▶ **THE PROBLEM**
Please set down every line of the records below exactly, without the pictures.

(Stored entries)
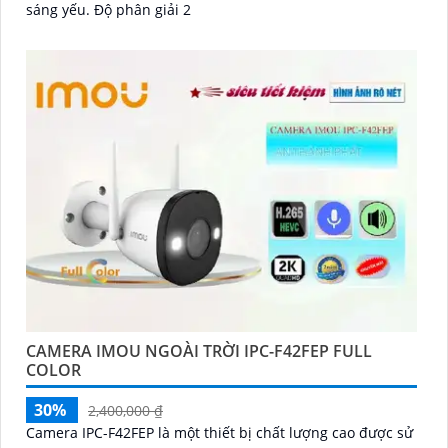
sáng yếu. Độ phân giải 2
CAMERA IMOU NGOÀI TRỜI IPC-F42FEP FULL
COLOR
30%
2,400,000 ₫
Camera IPC-F42FEP là một thiết bị chất lượng cao được sử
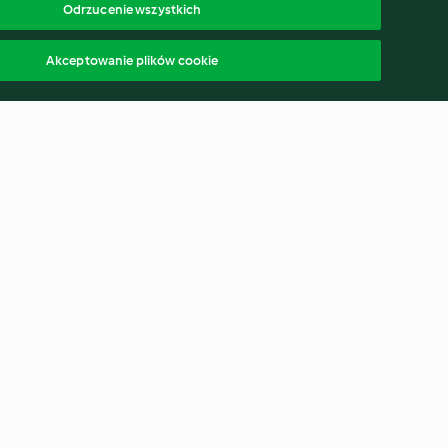
Odrzucenie wszystkich
Akceptowanie plików cookie
wka z kapusty
Koktajl tropikalna Mimosa
4.5
(64)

▶ **TASK RESULT**
sáng yếu. Độ phân giải 2
CAMERA IMOU NGOÀI TRỜI IPC-F42FEP FULL
COLOR
30%
2,400,000 ₫
Camera IPC-F42FEP là một thiết bị chất lượng cao được sử
Odrzucenie wszystkich
Akceptowanie plików cookie
wka z kapusty
Koktajl tropikalna Mimosa
4.5
(64)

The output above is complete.